The principle underlying spectroscopy is to excite the ions to emit particles of light (photons) by adding energy, and to record the resulting spectrum. To end the controversy, however, researchers would have to be able to differentiate between photons which arise through the addition of energy by collisions of electrons with ions, and those which arise from the direct energetic excitation of the ions by light. In the case of excitation by collisions, the electron shells are initially excited in a random fashion and a photon is emitted during the intervening transitions. As the excitation occurs by heating, the physicists could not differentiate the cause. This is because, in these experiments, ions are also excited by photons that are created by the collision processes, as well as by the thermal collisions themselves.

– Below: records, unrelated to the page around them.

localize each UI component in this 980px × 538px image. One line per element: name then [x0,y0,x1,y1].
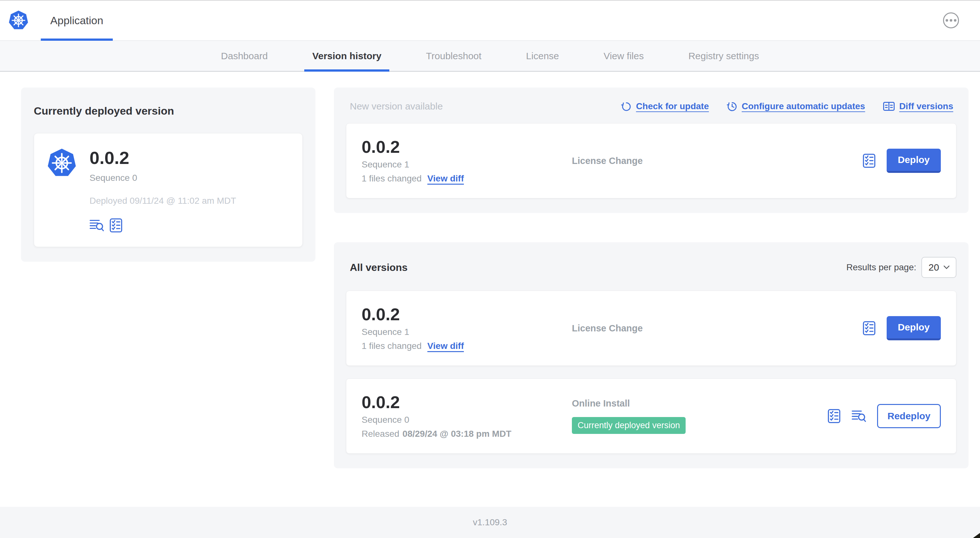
tab-troubleshoot[interactable]: Troubleshoot [418,41,489,71]
version-row: 0.0.2 Sequence 0 Released 08/29/24 @ 03:… [346,379,956,454]
redeploy-button[interactable]: Redeploy [877,404,941,428]
deploy-button[interactable]: Deploy [887,316,941,340]
tab-view-files[interactable]: View files [596,41,652,71]
version-number: 0.0.2 [362,305,572,324]
version-sequence: Sequence 1 [362,327,572,337]
configure-automatic-updates-link[interactable]: Configure automatic updates [727,101,865,112]
currently-deployed-title: Currently deployed version [34,105,303,117]
version-sequence: Sequence 0 [362,415,572,425]
secondary-nav: Dashboard Version history Troubleshoot L… [0,41,980,71]
app-header: Application [0,0,980,41]
released-label: Released [362,429,399,439]
kubernetes-logo-icon [8,10,29,30]
right-column: New version available Check for update [334,87,969,468]
files-changed-label: 1 files changed [362,173,422,184]
all-versions-title: All versions [350,262,407,273]
footer: v1.109.3 [0,507,980,538]
chevron-down-icon [944,265,950,269]
preflight-checks-icon[interactable] [862,154,876,168]
tab-registry-settings[interactable]: Registry settings [681,41,767,71]
files-changed-label: 1 files changed [362,341,422,351]
new-version-card: 0.0.2 Sequence 1 1 files changed View di… [346,123,956,198]
main-content: Currently deployed version [0,71,980,468]
version-number: 0.0.2 [362,393,572,411]
console-version: v1.109.3 [473,517,507,527]
version-source-label: License Change [572,156,862,166]
all-versions-panel: All versions Results per page: 20 [334,242,969,468]
released-date: 08/29/24 @ 03:18 pm MDT [402,429,511,439]
results-per-page-label: Results per page: [846,262,916,273]
check-for-update-link[interactable]: Check for update [621,101,709,112]
diff-versions-link[interactable]: Diff versions [883,101,953,112]
kubernetes-app-icon [47,148,77,178]
tab-dashboard[interactable]: Dashboard [213,41,276,71]
deployed-version-number: 0.0.2 [89,148,236,168]
preflight-checks-icon[interactable] [109,218,123,233]
version-source-label: Online Install [572,398,827,409]
logs-icon[interactable] [89,219,104,232]
tab-license[interactable]: License [518,41,567,71]
preflight-checks-icon[interactable] [862,321,876,335]
diff-icon [883,101,895,112]
version-number: 0.0.2 [362,138,572,156]
logs-icon[interactable] [852,409,866,423]
tab-version-history[interactable]: Version history [304,41,389,71]
deployed-timestamp: Deployed 09/11/24 @ 11:02 am MDT [89,196,236,206]
new-version-title: New version available [350,101,443,112]
cursor-artifact [973,533,980,538]
new-version-panel: New version available Check for update [334,87,969,213]
version-sequence: Sequence 1 [362,159,572,170]
view-diff-link[interactable]: View diff [427,173,464,184]
version-source-label: License Change [572,323,862,333]
currently-deployed-card: 0.0.2 Sequence 0 Deployed 09/11/24 @ 11:… [34,133,303,247]
preflight-checks-icon[interactable] [827,409,841,424]
refresh-icon [621,101,632,112]
ellipsis-icon [946,19,956,22]
application-tab[interactable]: Application [41,1,113,40]
active-tab-indicator [41,38,113,41]
results-per-page-select[interactable]: 20 [921,257,956,278]
currently-deployed-badge: Currently deployed version [572,417,686,434]
more-options-button[interactable] [943,13,959,29]
deploy-button[interactable]: Deploy [887,149,941,173]
deployed-sequence: Sequence 0 [89,173,236,183]
currently-deployed-panel: Currently deployed version [21,87,315,262]
version-row: 0.0.2 Sequence 1 1 files changed View di… [346,290,956,366]
view-diff-link[interactable]: View diff [427,341,464,351]
schedule-update-icon [727,101,738,112]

Through excitation with X-ray pulses, the contribution by collisions can be calculated

As a result, the researcher team, headed by Sven Bernitt and José Crespo from the Max Planck Institute in Heidelberg, has used an X-ray laser for the first time to investigate the Fe15+ and Fe16+ ions spectroscopically. The X-ray laser they used was the Linac Coherent Light Source at the Stanford Linear Accelerator Center in Menlo Park, California.

The laser fires hundred times per second X-ray pulses of only a few femtoseconds in duration into the plasma. The X-ray photons were absorbed and re-emitted as fluorescence shortly after. “Since the iron ions that have been excited by an X-ray pulse re-emit the photons also in the form of a brief pulse, we can differentiate these photons from all the others that the plasma emits”, says Sven Bernitt. The reason for this is that the iron ions that have been excited by collisions emit their photons in the form of a uniform background unrelated to the X-ray laser firing. In this way, the researchers could measure the emission intensity resulting from photon excitation, and compare it with the quantum-mechanical models of the individual ions.

The Heidelberg-based team of researchers were surprised by the result: the intensity of the measured emission deviated significantly from all the various theoretical predictions. The Heidelberg theoreticians, led in this project by Zoltán Harman, had also performed state-of-the-art calculations in order to achieve the highest possible degree of convergence and accuracy using the best available methods, but the disagreement remained. “On this basis, we can say that the largest contribution to the discrepancy has to do with the inadequate quantum-mechanical description – and not primarily with the models of the collision processes”, says Greg Brown of Lawrence Livermore National Laboratory.

Theoretical physicists can now improve their models

The researchers are the first to have conducted spectroscopic investigations with photons having such short wavelengths in a plasma like this using X-ray laser technology that has only become available in the last few years. A transportable ion trap developed by José Crespo and Sascha Epp at the Max Planck Institute in Heidelberg was crucial for the experiment. The researchers transported the three-ton instrument to California by plane. With the help of electron irradiation, they create a five-centimetre-long cloud of highly ionised iron as thin as a human hair, and hold this in position with the assistance of electric and magnetic fields. The X-ray laser irradiates the cloud in the axial direction and thereby comes into contact with as many of the iron ions as possible, which in turn provides a strong signal for measurement.

The research team's results give theoretical physicists a guide for improving the quantum-mechanical model of ions in plasma. That would be a first step toward a better understanding of astrophysical X-ray sources. The measurement method of the researchers in Heidelberg could also solve earthly problems: “In nuclear fusion, for example, where hot plasmas are certainly employed as well”, believes José Crespo. He expects that the transportable ion trap has many more trips to look forward to.